Movement I – The Abduction of the Bride. Ingrid’s Lament.
Opening with the harsh music from the beginning of Act II, this music portrays the aftermath of the broken wedding. Set in a shrill G minor, the piercing upper strings lead on the violent opening. The introduction leads to Ingrid’s lament. The strings play a broad melody in unison as the theme develops. The mood is now low and sombre as the upper strings move into their upper register to break away from the lower strings. Upper woodwinds decorate the melody, with emphasis put on the slightly louder phrases. As the lament comes to its end, the timpani brings back the opening theme. Full of energy, the theme quickly subsides, as the music fades away.

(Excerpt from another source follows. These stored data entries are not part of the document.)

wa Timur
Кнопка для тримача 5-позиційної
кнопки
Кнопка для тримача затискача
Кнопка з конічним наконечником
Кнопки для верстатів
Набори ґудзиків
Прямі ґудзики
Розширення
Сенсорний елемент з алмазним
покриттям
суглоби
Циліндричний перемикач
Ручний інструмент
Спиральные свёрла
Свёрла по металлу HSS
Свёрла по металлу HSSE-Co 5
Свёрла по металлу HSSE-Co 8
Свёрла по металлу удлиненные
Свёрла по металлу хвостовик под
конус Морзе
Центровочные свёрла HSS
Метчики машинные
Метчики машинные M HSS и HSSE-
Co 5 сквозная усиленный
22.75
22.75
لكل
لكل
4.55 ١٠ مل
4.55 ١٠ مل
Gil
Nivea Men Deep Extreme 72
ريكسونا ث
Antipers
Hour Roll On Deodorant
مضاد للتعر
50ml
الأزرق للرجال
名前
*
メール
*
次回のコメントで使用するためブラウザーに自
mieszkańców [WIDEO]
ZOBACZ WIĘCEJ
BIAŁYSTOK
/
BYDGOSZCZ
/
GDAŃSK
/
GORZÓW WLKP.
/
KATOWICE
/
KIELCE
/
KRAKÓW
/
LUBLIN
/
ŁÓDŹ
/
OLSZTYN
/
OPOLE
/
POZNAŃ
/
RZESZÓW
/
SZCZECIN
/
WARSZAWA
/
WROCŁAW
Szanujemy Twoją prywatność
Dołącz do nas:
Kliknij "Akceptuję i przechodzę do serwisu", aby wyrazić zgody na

Movement II – Arabian Dance
Taken from the middle of Act IV, Arabian Dance does what is promised in the title. A peppy dance accompanied by whirling woodwinds and sharp percussion knit together the themes of this movement. A number of sections frame the different themes of the dance, from the opening shrill theme, to the central syncopated melody, the dance has different sections to highlight different personas within the play itself. Accompanied by off-beats, the violins take over the melody and the urgency in the music becomes more apparent. After a bold reprise of the opening theme, the dance comes to a mysterious end led by the triangle.

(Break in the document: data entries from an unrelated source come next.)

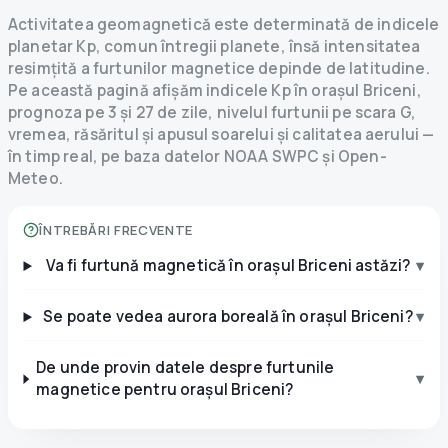
Activitatea geomagnetică este determinată de indicele
planetar Kp, comun întregii planete, însă intensitatea
resimțită a furtunilor magnetice depinde de latitudine.
Pe această pagină afișăm indicele Kp în orașul Briceni,
prognoza pe 3 și 27 de zile, nivelul furtunii pe scara G,
vremea, răsăritul și apusul soarelui și calitatea aerului —
în timp real, pe baza datelor NOAA SWPC și Open-
Meteo.
ÎNTREBĂRI FRECVENTE
Va fi furtună magnetică în orașul Briceni astăzi?
▾
Se poate vedea aurora boreală în orașul Briceni?
▾
De unde provin datele despre furtunile
▾
magnetice pentru orașul Briceni?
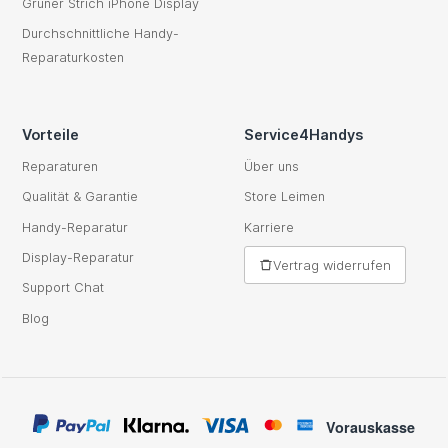
Grüner Strich iPhone Display
Durchschnittliche Handy-
Reparaturkosten
Vorteile
Service4Handys
Reparaturen
Über uns
Qualität & Garantie
Store Leimen
Handy-Reparatur
Karriere
Display-Reparatur
Vertrag widerrufen
Support Chat
Blog
Vorauskasse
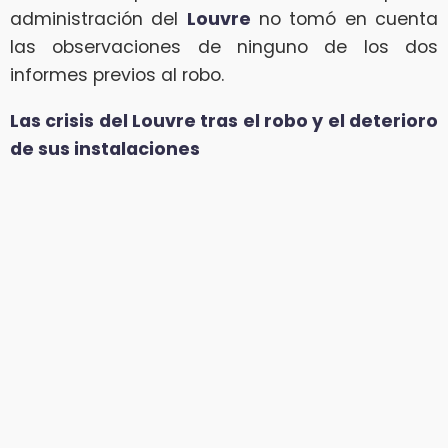
administración del
Louvre
no tomó en cuenta
las observaciones de ninguno de los dos
informes previos al robo.
Las crisis del Louvre tras el robo y el deterioro
de sus instalaciones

Movement III – Peer Gynt’s Homecoming
Also known as the ‘Prelude to Act V’, Peer Gynt’s Homecoming paints a picture of Peer at sea. The tempest at sea is depicted with chromatic rise and falls from the upper woodwind, bold brass stabs and rumbling percussion. As the waves hurl up across Peer’s vessel, he reflects on the things he hasn’t been able to do in life. He also hears the voice of his dead mother, as he trades questions with death. This is represented in the music with the woodwind battling the brass. The strings swirl in the background as the music begins to lower in dynamic and texture. Peer, now despairing, makes his way to the hut of Solveig – the woman he had loved and left at different points in preceding acts of the play. Once they meet, she comforts him.

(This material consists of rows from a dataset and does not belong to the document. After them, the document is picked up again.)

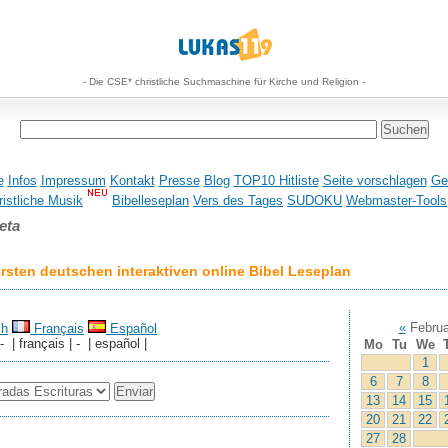
- Die CSE* christliche Suchmaschine für Kirche und Religion -
e
Infos
Impressum
Kontakt
Presse
Blog
TOP10 Hitliste
Seite vorschlagen
Ge
istliche Musik
Bibelleseplan
Vers des Tages
SUDOKU
Webmaster-Tools
eta
sten deutschen interaktiven online Bibel Leseplan
«
Februa
sh
Français
Español
 - | français | - | español |
Mo
Tu
We
1
6
7
8
13
14
15
20
21
22
27
28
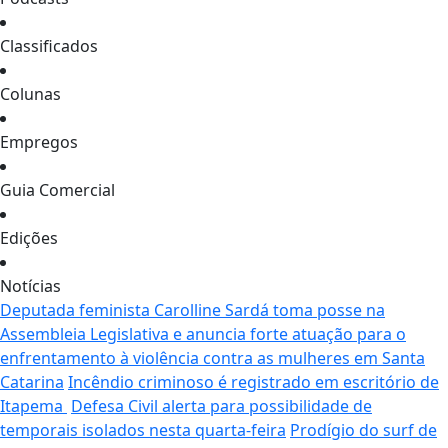
Classificados
Colunas
Empregos
Guia Comercial
Edições
Notícias
Deputada feminista Carolline Sardá toma posse na
Assembleia Legislativa e anuncia forte atuação para o
enfrentamento à violência contra as mulheres em Santa
Catarina
Incêndio criminoso é registrado em escritório de
Itapema
Defesa Civil alerta para possibilidade de
temporais isolados nesta quarta-feira
Prodígio do surf de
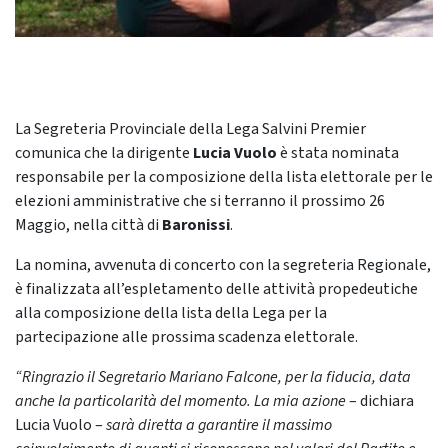
La Segreteria Provinciale della Lega Salvini Premier
comunica che la dirigente
Lucia Vuolo
è stata nominata
responsabile per la composizione della lista elettorale per le
elezioni amministrative che si terranno il prossimo 26
Maggio, nella città di
Baronissi
.
La nomina, avvenuta di concerto con la segreteria Regionale,
è finalizzata all’espletamento delle attività propedeutiche
alla composizione della lista della Lega per la
partecipazione alle prossima scadenza elettorale.
“Ringrazio il Segretario Mariano Falcone, per la fiducia, data
anche la particolarità del momento. La mia azione
– dichiara
Lucia Vuolo –
sarà diretta a garantire il massimo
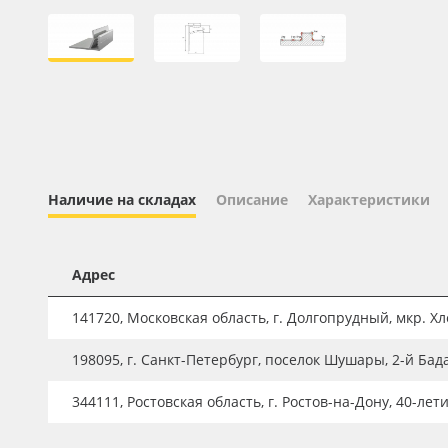
Профильные системы
Сублимация и термотрансфер
Светотехника
Инженерные пластики
Упаковочные материалы
Оборудование и инструмент
Наличие на складах
Описание
Характеристики
Новинки ассортимента
Oracal 641
Адрес
Orajet 3640
141720, Московская область, г. Долгопрудный, мкр. Хле
Плёнка монтажная Oratape
198095, г. Санкт-Петербург, поселок Шушары, 2-й Бад
ПЭТ листовой
ПЭТ бэклит
344111, Ростовская область, г. Ростов-на-Дону, 40-лет
Вспененный ПВХ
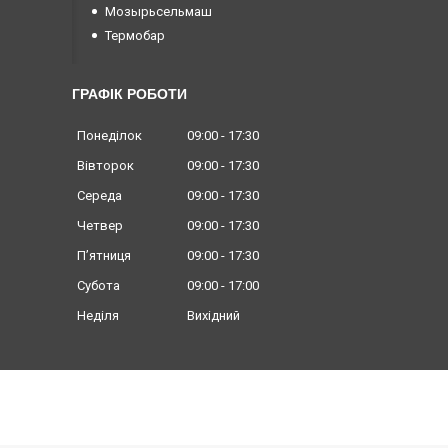
Мозырьсельмаш
Термобар
ГРАФІК РОБОТИ
Понеділок
09:00
17:30
Вівторок
09:00
17:30
Середа
09:00
17:30
Четвер
09:00
17:30
Пʼятниця
09:00
17:30
Субота
09:00
17:00
Неділя
Вихідний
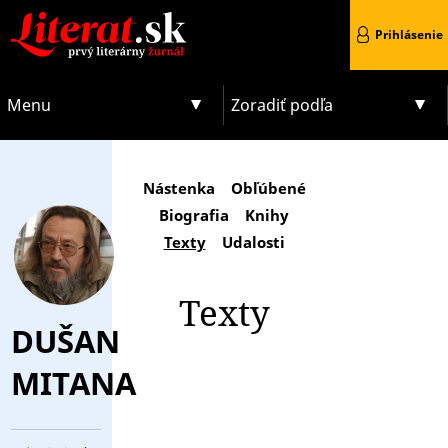
Prihlásenie
Menu
Zoradiť podľa
Nástenka
Obľúbené
Biografia
Knihy
Texty
Udalosti
Texty
DUŠAN
MITANA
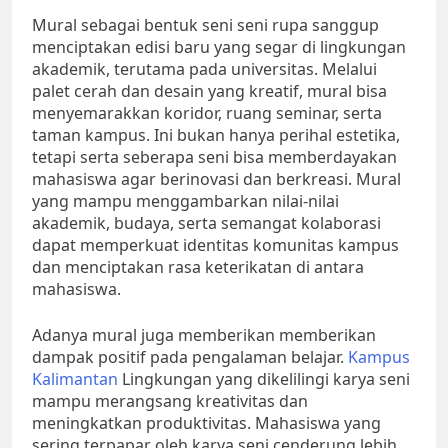
Mural sebagai bentuk seni seni rupa sanggup
menciptakan edisi baru yang segar di lingkungan
akademik, terutama pada universitas. Melalui
palet cerah dan desain yang kreatif, mural bisa
menyemarakkan koridor, ruang seminar, serta
taman kampus. Ini bukan hanya perihal estetika,
tetapi serta seberapa seni bisa memberdayakan
mahasiswa agar berinovasi dan berkreasi. Mural
yang mampu menggambarkan nilai-nilai
akademik, budaya, serta semangat kolaborasi
dapat memperkuat identitas komunitas kampus
dan menciptakan rasa keterikatan di antara
mahasiswa.
Adanya mural juga memberikan memberikan
dampak positif pada pengalaman belajar.
Kampus
Kalimantan
Lingkungan yang dikelilingi karya seni
mampu merangsang kreativitas dan
meningkatkan produktivitas. Mahasiswa yang
sering terpapar oleh karya seni cenderung lebih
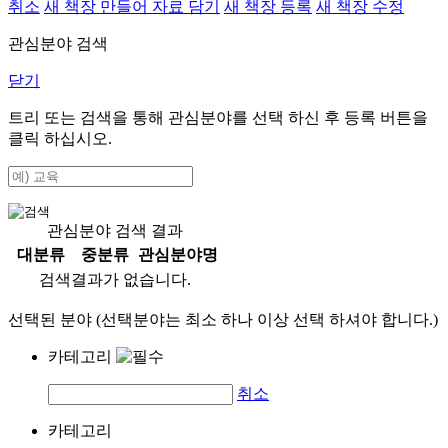
취소
새 책장 만들어 자료 담기
새 책장 등록
새 책장 수정
관심분야 검색
닫기
트리 또는 검색을 통해 관심분야를 선택 하신 후
등록
버튼을
클릭 하십시오.
관심분야 검색 결과
대분류
중분류
관심분야명
검색결과가 없습니다.
선택된 분야 (선택분야는 최소 하나 이상 선택 하셔야 합니다.)
카테고리
취소
카테고리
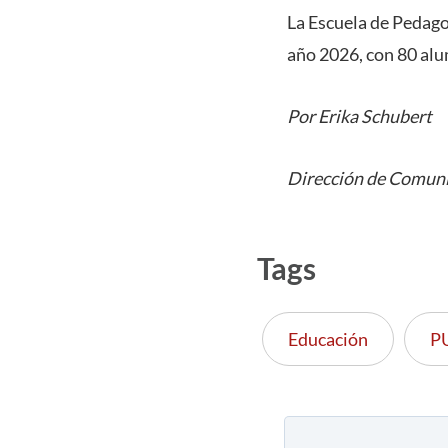
La Escuela de Pedago
año 2026, con 80 al
Por Erika Schubert
Dirección de Comuni
Tags
Educación
P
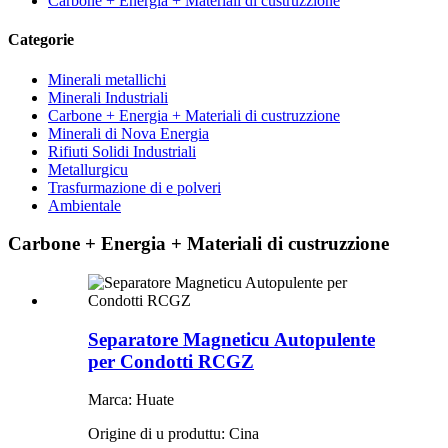
Carbone + Energia + Materiali di custruzzione
Categorie
Minerali metallichi
Minerali Industriali
Carbone + Energia + Materiali di custruzzione
Minerali di Nova Energia
Rifiuti Solidi Industriali
Metallurgicu
Trasfurmazione di e polveri
Ambientale
Carbone + Energia + Materiali di custruzzione
Separatore Magneticu Autopulente
per Condotti RCGZ
Marca: Huate
Origine di u produttu: Cina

Movement IV – Solveig’s Song
The final movement, which moves straight on from the previous movement, represents Solveig’s cradle song, which she uses to comfort Peer in his time of need. The rich textures and the folk elements dotted through the music gives a grass-roots feel to the music. Grieg utilises the harp in this movement, offering glimmers of hope from within the song. Perhaps the most famous movement of the four in this suite, Solveig’s Song foreshadows Solveig redeeming devotion to Peer. The movement goes between quiet and tender moments, to slightly faster and more open passages. The peppy melody near the end brings the opening lullaby back to complete this suite off tenderly.